▶ [WORK INSTRUCTIONS]
Read through the data and report every line in which the word "Does" occurs.

(Stored items from a collection)
Segment Open
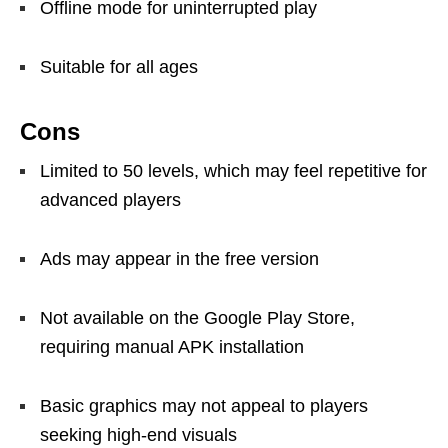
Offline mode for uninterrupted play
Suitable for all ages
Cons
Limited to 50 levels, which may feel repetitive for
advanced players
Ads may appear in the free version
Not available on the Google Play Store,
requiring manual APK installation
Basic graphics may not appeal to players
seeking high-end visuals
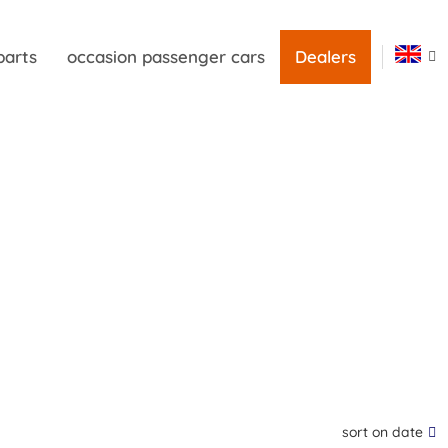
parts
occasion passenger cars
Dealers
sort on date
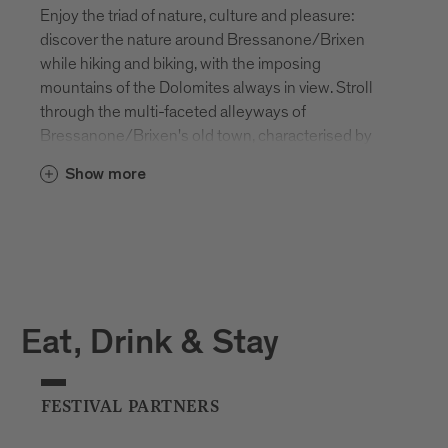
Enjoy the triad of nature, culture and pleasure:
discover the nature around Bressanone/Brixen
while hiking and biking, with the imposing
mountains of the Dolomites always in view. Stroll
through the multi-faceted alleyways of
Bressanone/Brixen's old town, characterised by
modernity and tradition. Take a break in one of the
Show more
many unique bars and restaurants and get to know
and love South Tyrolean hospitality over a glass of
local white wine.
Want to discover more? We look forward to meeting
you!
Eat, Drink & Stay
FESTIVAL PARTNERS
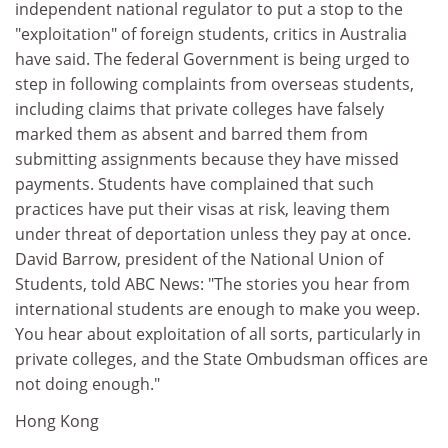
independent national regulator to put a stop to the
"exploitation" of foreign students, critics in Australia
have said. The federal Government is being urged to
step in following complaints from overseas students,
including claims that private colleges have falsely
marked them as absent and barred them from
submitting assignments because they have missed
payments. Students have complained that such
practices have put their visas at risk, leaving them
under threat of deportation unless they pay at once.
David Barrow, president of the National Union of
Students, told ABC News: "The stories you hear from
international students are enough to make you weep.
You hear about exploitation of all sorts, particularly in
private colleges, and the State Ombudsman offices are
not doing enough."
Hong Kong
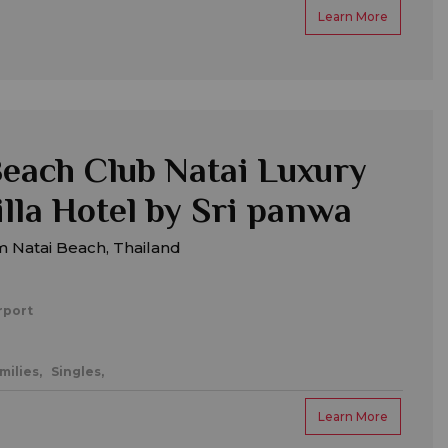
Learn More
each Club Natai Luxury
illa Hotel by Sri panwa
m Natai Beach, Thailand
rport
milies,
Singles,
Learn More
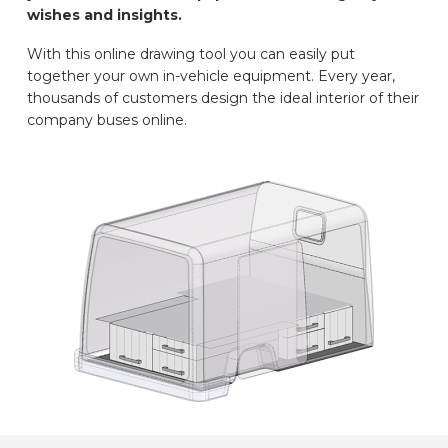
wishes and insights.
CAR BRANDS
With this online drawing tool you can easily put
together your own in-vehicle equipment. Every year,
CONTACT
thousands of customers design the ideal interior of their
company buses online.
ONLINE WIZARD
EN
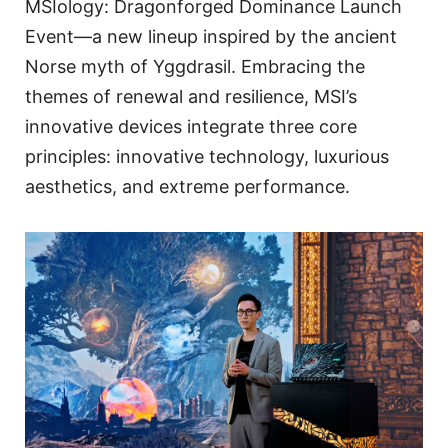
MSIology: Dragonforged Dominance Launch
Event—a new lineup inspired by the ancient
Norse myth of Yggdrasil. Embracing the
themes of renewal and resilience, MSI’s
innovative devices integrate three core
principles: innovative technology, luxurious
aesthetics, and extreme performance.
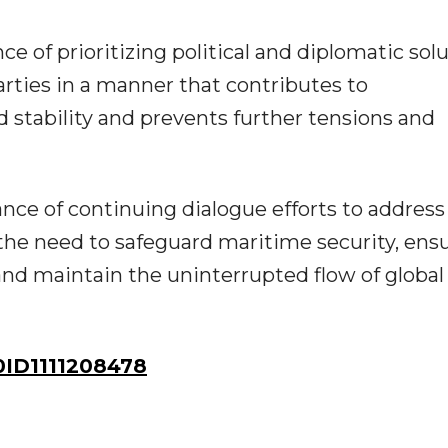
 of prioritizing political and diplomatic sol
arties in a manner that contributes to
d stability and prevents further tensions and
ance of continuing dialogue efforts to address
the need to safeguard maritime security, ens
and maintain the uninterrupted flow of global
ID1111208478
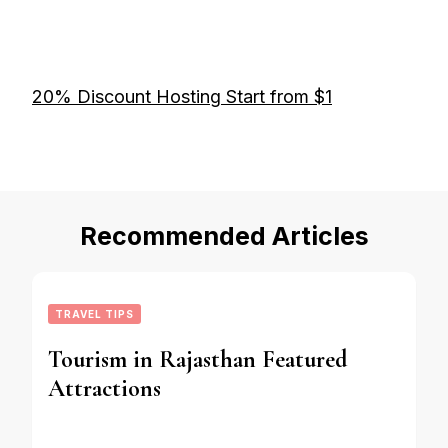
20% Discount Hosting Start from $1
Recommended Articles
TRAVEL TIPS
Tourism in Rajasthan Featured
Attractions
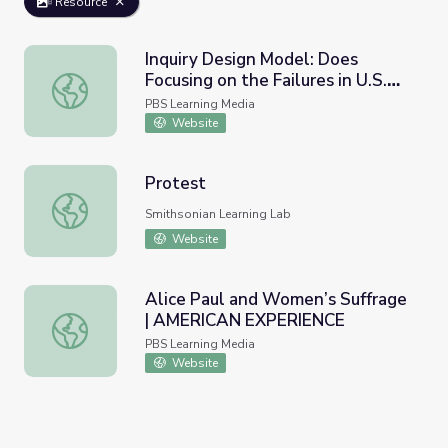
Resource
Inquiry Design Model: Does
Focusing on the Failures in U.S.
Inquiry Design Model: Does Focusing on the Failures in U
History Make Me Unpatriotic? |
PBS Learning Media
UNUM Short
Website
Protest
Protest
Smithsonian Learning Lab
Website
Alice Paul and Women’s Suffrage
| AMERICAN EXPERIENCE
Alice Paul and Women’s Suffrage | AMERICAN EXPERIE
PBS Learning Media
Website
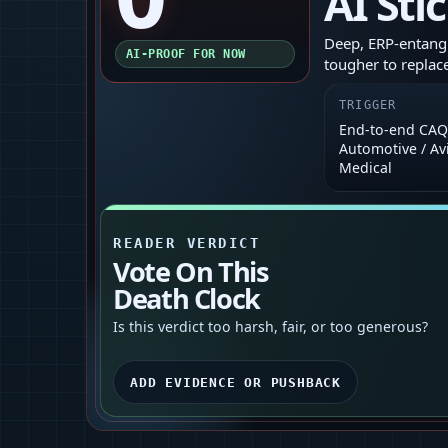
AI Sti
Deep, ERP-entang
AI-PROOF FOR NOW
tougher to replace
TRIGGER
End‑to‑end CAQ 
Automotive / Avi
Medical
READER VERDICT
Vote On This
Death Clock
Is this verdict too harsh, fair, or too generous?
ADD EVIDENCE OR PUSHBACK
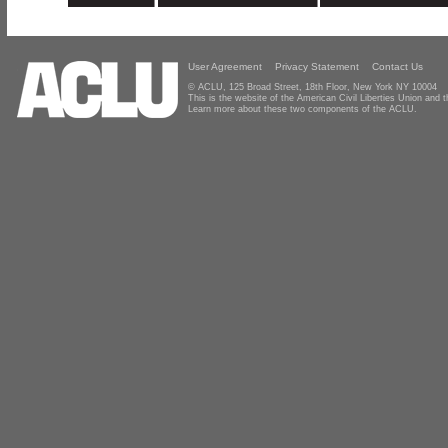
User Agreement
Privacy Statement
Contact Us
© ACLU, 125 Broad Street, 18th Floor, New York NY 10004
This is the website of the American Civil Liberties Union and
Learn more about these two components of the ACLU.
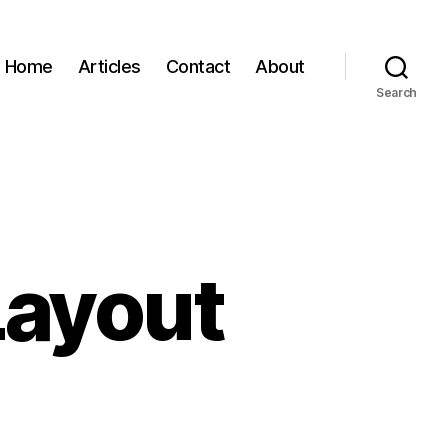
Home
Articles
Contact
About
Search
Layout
Segment Closed
Segment Open
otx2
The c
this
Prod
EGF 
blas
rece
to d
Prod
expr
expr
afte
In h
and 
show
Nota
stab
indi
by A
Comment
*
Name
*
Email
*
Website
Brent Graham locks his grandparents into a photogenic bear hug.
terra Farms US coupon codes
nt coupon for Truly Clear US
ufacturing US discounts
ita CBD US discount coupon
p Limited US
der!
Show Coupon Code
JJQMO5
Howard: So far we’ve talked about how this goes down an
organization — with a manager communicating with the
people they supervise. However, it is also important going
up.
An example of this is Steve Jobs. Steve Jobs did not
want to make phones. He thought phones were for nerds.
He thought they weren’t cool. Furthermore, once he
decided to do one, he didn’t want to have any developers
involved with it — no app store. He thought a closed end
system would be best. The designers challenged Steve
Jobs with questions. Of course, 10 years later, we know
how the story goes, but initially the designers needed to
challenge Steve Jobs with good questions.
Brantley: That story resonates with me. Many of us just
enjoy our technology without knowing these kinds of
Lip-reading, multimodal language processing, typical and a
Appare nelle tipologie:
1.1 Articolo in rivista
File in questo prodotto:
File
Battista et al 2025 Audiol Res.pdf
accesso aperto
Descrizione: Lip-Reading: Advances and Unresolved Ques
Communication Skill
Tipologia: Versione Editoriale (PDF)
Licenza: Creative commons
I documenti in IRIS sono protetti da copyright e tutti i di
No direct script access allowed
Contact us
Segment Closed
▶ [RESULT BELOW]
Inquiry Design Model: Does
Inquiry Design Model: Does Focusing on the Failures in U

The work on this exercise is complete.